10. En dernier lieu, M. C se prévaut d'un cursus scolaire et professionnel méritant. Il ressort des pièces du dossier qu'il a obtenu un premier certificat d'aptitude professionnelle en maintenance des véhicules de particuliers en juin 2017, puis un second en juin 2018 en maintenance des véhicules de transport routier. En août 2019, il s'est vu délivrer le diplôme du baccalauréat professionnel en maintenance des véhicules de transport routier avec la mention assez bien et a conclu le 3 juillet 2019 un contrat de travail à durée indéterminée en qualité de mécanicien. Il fait également valoir qu'il est entré en France en 2015 à l'âge de seize ans. Or, s'il a été confié à l'aide sociale à l'enfance en novembre 2015, sa minorité lors de son entrée en France est remise en cause par les pièces d'état civil produites par l'intéressé. Si le requérant se prévaut d'une relation amoureuse stable et sérieuse avec une ressortissante française depuis 2016 et produit à cette fin une attestation de sa compagne et une copie d'un avenant au bail conclu le 1er février 2022, ces pièces ne sont pas suffisantes pour attester de l'ancienneté et de l'intensité de la relation alléguée. En outre, M. C n'est pas dépourvu d'attaches familiales au Mali où résident sa mère et sa sœur. Il résulte de l'ensemble de ces éléments, et en dépit de son cursus scolaire et professionnel, qu'en refusant de lui délivrer les titres de séjour sollicités, le préfet du Pas-de-Calais n'a pas porté à son droit à mener une vie privée et familiale normale une atteinte disproportionnée aux buts en vue desquels elle a été prise. Le moyen tiré de la méconnaissance des stipulations de l'article 8 de la convention européenne de sauvegarde des droits de l'homme et des libertés fondamentales doit être écarté.

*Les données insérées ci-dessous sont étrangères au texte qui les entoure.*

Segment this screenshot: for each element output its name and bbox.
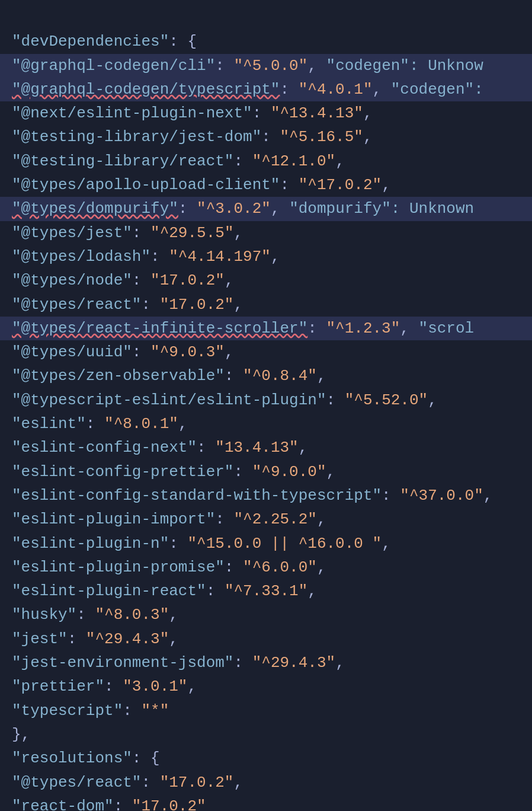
json-value: "^9.0.0" xyxy=(252,463,326,481)
code-line: "husky": "^8.0.3", xyxy=(0,603,532,627)
punctuation: , xyxy=(335,152,345,170)
json-key: "@graphql-codegen/typescript" xyxy=(12,81,280,98)
json-key: "@types/lodash" xyxy=(12,248,150,266)
punctuation: , xyxy=(233,296,243,314)
punctuation: , xyxy=(225,272,234,289)
code-line: "eslint-plugin-react": "^7.33.1", xyxy=(0,579,532,603)
code-line: "@next/eslint-plugin-next": "^13.4.13", xyxy=(0,101,532,125)
code-line: "@types/node": "17.0.2", xyxy=(0,269,532,292)
json-key: "react-dom" xyxy=(12,797,114,811)
json-value: "*" xyxy=(141,702,169,720)
code-line: "eslint-plugin-promise": "^6.0.0", xyxy=(0,555,532,579)
punctuation: : xyxy=(225,558,243,576)
punctuation: : xyxy=(197,439,215,456)
json-value: "^3.0.2" xyxy=(197,200,271,218)
json-key: "prettier" xyxy=(12,678,104,695)
json-key: "jest" xyxy=(12,630,68,648)
json-key: "husky" xyxy=(12,606,76,624)
json-key: "@typescript-eslint/eslint-plugin" xyxy=(12,391,326,409)
code-line: "eslint-config-prettier": "^9.0.0", xyxy=(0,460,532,484)
code-line: "react-dom": "17.0.2" xyxy=(0,794,532,811)
bracket: }, xyxy=(12,726,30,743)
json-key: "@types/dompurify" xyxy=(12,200,178,218)
punctuation: : xyxy=(169,535,187,553)
code-line: "eslint": "^8.0.1", xyxy=(0,412,532,436)
json-value: "^4.14.197" xyxy=(169,248,271,266)
punctuation: : xyxy=(233,152,252,170)
code-line: "@types/dompurify": "^3.0.2", "dompurify… xyxy=(0,197,532,221)
punctuation: : xyxy=(114,797,132,811)
json-key: "@graphql-codegen/cli" xyxy=(12,57,215,75)
json-key: "eslint-config-prettier" xyxy=(12,463,233,481)
code-line: "eslint-plugin-n": "^15.0.0 || ^16.0.0 "… xyxy=(0,532,532,555)
json-value: "^9.0.3" xyxy=(150,343,225,361)
punctuation: : xyxy=(233,463,252,481)
json-key: "@types/node" xyxy=(12,272,132,289)
json-key: "resolutions" xyxy=(12,749,132,767)
punctuation: , xyxy=(225,343,234,361)
json-value: "13.4.13" xyxy=(215,439,298,456)
json-key: "@types/react" xyxy=(12,296,141,314)
punctuation: : xyxy=(252,104,271,122)
json-value: "^0.8.4" xyxy=(243,367,317,385)
code-line: "eslint-config-standard-with-typescript"… xyxy=(0,484,532,507)
code-line: "prettier": "3.0.1", xyxy=(0,675,532,698)
json-value: "^29.4.3" xyxy=(252,654,335,672)
json-key: "jest-environment-jsdom" xyxy=(12,654,233,672)
code-line: "@types/lodash": "^4.14.197", xyxy=(0,245,532,269)
punctuation: , xyxy=(307,57,326,75)
json-key: "@next/eslint-plugin-next" xyxy=(12,104,252,122)
json-value: "^4.0.1" xyxy=(299,81,373,98)
json-key: "@types/react" xyxy=(12,774,141,791)
code-line: "jest": "^29.4.3", xyxy=(0,627,532,651)
json-value: "3.0.1" xyxy=(123,678,187,695)
json-key: "@testing-library/react" xyxy=(12,152,233,170)
punctuation: , xyxy=(169,606,178,624)
code-line: "@typescript-eslint/eslint-plugin": "^5.… xyxy=(0,388,532,412)
punctuation: , xyxy=(363,128,373,146)
json-value: "^12.1.0" xyxy=(252,152,335,170)
punctuation: : xyxy=(141,296,159,314)
json-value: "^1.2.3" xyxy=(326,320,400,337)
punctuation: : xyxy=(206,582,225,600)
punctuation: , xyxy=(382,176,391,194)
punctuation: , xyxy=(382,535,391,553)
punctuation: , xyxy=(169,630,178,648)
punctuation: , xyxy=(428,391,437,409)
punctuation: , xyxy=(373,81,391,98)
json-key: "eslint-plugin-react" xyxy=(12,582,206,600)
code-line: "typescript": "*" xyxy=(0,699,532,723)
punctuation: : { xyxy=(169,33,197,50)
json-key: "@types/jest" xyxy=(12,224,132,242)
json-key: "eslint-plugin-n" xyxy=(12,535,169,553)
json-value: "^6.0.0" xyxy=(243,558,317,576)
json-key: "eslint-config-standard-with-typescript" xyxy=(12,487,382,505)
punctuation: , xyxy=(233,774,243,791)
punctuation: : xyxy=(150,248,169,266)
punctuation: : xyxy=(307,320,326,337)
punctuation: , xyxy=(400,320,418,337)
punctuation: , xyxy=(335,654,345,672)
punctuation: : xyxy=(68,630,86,648)
json-key: "devDependencies" xyxy=(12,33,169,50)
code-line: "@testing-library/jest-dom": "^5.16.5", xyxy=(0,125,532,149)
code-line: "@types/react": "17.0.2", xyxy=(0,293,532,317)
json-value: "^8.0.1" xyxy=(104,415,178,433)
punctuation: : xyxy=(132,272,150,289)
inline-comment: "dompurify": Unknown xyxy=(289,200,474,218)
json-value: "^17.0.2" xyxy=(299,176,382,194)
json-value: "^5.0.0" xyxy=(233,57,307,75)
punctuation: : xyxy=(141,774,159,791)
punctuation: : xyxy=(326,391,345,409)
punctuation: : xyxy=(261,128,280,146)
code-line: }, xyxy=(0,723,532,746)
punctuation: : xyxy=(215,57,233,75)
json-key: "eslint-config-next" xyxy=(12,439,197,456)
inline-comment: "codegen": Unknow xyxy=(326,57,483,75)
punctuation: : xyxy=(132,343,150,361)
inline-comment: "codegen": xyxy=(391,81,483,98)
code-line: "@types/react-infinite-scroller": "^1.2.… xyxy=(0,317,532,340)
code-line: "eslint-config-next": "13.4.13", xyxy=(0,436,532,459)
punctuation: : xyxy=(225,367,243,385)
json-key: "eslint-plugin-promise" xyxy=(12,558,225,576)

En ce qui concerne les autres moyens invoqués contre l'obligation de quitter le territoire français :

11. Il résulte de ce qui précède que les moyens tirés, par la voie de l'exception, de l'illégalité de la décision refusant la délivrance d'un titre de séjour et de la méconnaissance des stipulations de l'article 8 de la convention européenne de sauvegarde des droits de l'homme et des libertés fondamentales doivent être écartés pour les mêmes motifs.

En ce qui concerne les autres moyens invoqués contre la décision accordant un délai de départ volontaire de trente jours et la décision fixant le pays de destination :

12. Il résulte de ce qui précède que les moyens tirés, par la voie de l'exception, de l'illégalité de l'obligation de quitter le territoire français doivent être écartés.

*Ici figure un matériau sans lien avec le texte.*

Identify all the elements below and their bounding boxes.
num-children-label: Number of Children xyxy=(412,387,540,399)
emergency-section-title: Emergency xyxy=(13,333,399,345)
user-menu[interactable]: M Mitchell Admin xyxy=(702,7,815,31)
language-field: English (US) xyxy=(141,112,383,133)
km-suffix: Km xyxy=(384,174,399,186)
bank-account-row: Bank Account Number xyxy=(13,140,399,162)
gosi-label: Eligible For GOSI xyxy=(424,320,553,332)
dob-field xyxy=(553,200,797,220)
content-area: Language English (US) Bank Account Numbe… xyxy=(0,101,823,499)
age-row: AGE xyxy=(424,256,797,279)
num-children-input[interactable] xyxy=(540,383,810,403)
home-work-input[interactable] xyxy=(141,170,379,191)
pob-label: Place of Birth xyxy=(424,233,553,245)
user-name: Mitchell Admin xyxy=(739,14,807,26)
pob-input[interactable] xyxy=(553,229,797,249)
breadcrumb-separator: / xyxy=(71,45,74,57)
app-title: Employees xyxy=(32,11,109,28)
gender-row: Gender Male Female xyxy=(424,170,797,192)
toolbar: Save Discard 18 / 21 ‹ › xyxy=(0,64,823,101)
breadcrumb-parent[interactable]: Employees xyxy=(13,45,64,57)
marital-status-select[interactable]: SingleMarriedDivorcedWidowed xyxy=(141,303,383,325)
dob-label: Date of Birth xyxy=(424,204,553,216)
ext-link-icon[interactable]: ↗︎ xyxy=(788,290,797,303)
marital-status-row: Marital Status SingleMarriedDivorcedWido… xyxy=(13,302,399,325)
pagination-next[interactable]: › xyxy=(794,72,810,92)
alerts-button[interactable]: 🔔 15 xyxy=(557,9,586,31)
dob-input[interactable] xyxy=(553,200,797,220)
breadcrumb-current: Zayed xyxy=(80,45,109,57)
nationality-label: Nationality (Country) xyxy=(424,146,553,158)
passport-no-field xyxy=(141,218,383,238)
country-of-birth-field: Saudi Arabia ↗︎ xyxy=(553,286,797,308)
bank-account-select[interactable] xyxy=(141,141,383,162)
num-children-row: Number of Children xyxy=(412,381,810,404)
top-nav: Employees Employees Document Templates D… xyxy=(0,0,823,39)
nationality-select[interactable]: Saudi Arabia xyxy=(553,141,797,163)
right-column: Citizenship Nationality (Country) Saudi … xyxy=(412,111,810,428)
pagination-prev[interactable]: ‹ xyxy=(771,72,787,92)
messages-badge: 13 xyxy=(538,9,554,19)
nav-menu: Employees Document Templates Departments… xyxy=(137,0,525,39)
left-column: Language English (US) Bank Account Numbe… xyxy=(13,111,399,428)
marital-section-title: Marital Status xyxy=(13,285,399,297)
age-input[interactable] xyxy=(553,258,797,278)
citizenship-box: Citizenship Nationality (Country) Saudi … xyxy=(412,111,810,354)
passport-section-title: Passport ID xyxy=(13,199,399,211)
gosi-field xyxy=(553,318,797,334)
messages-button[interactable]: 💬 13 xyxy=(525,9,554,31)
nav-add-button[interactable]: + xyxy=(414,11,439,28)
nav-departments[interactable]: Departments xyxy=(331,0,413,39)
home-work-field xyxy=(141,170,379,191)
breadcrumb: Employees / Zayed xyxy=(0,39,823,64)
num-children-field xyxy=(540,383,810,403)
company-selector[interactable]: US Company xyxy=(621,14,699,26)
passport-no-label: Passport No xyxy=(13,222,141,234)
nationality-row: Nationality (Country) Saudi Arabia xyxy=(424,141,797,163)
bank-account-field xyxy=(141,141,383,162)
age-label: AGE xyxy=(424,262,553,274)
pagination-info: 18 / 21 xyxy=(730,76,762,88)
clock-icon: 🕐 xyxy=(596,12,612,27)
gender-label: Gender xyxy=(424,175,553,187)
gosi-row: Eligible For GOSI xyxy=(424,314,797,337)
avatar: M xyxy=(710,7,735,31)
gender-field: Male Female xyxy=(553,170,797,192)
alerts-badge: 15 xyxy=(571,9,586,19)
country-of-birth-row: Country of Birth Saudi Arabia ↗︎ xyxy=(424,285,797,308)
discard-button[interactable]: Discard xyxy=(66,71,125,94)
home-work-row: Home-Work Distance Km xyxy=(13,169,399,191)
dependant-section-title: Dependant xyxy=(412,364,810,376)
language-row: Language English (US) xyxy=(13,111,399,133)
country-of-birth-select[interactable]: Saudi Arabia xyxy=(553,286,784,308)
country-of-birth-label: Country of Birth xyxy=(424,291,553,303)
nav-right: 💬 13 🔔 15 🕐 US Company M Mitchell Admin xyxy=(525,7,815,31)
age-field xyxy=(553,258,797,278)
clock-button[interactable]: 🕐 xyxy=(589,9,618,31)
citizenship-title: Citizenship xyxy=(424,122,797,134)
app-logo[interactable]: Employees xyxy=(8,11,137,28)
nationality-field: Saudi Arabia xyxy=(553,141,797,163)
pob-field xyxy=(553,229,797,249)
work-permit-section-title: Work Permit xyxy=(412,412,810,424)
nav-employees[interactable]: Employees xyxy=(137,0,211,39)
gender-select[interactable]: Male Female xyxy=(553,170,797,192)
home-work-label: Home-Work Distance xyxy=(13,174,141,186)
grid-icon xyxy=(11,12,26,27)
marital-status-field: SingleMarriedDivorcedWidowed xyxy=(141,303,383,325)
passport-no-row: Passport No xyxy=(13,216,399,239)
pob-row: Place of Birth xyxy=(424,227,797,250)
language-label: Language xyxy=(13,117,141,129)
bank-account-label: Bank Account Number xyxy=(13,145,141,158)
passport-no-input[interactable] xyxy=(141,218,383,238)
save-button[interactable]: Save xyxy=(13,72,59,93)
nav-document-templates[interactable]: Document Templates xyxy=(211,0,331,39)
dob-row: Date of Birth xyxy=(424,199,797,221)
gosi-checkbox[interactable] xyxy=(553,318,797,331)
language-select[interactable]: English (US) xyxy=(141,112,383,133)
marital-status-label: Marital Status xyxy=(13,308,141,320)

Sur les conclusions aux fins d'injonction sous astreinte :

13. Le présent jugement, qui rejette les conclusions aux fins d'annulation, n'implique aucune mesure d'exécution. Les conclusions aux fins d'injonction sous astreinte présentées par le requérant doivent être rejetées.

Sur les frais liés au litige :

14. Les dispositions de l'article L. 761-1 du code de justice administrative et de l'article 37 de la loi du 10 juillet 1991 font obstacle à ce que l'Etat, qui n'a pas la qualité de partie perdante, verse à l'avocat de M. C la somme que celui-ci réclame au titre des frais exposés et non compris dans les dépens.

D E C I D E :

Article 1er : La requête de M. C est rejetée.

Article 2 : Le présent jugement sera notifié à M. B C, à Me Dewaele et au préfet du Pas-de-Calais.

Copie pour information en sera adressée au ministre de l'intérieur et des outre-mer.

Délibéré après l'audience du 9 juin 2023, à laquelle siégeaient :

- M. Paganel, président,

- Mme Bergerat, première conseillère,

- Mme Dang, première conseillère.

Rendu public par mise à disposition au greffe le 30 juin 2023.

La rapporteure,

signé

S. BERGERAT

Le président,

signé

M. PAGANEL La greffière,

signé

A. BEGUE

La République mande et ordonne au préfet du Pas-de-Calais en ce qui le concerne ou à tous commissaires de justice à ce requis en ce qui concerne les voies de droit commun contre les parties privées, de pourvoir à l'exécution de la présente décision.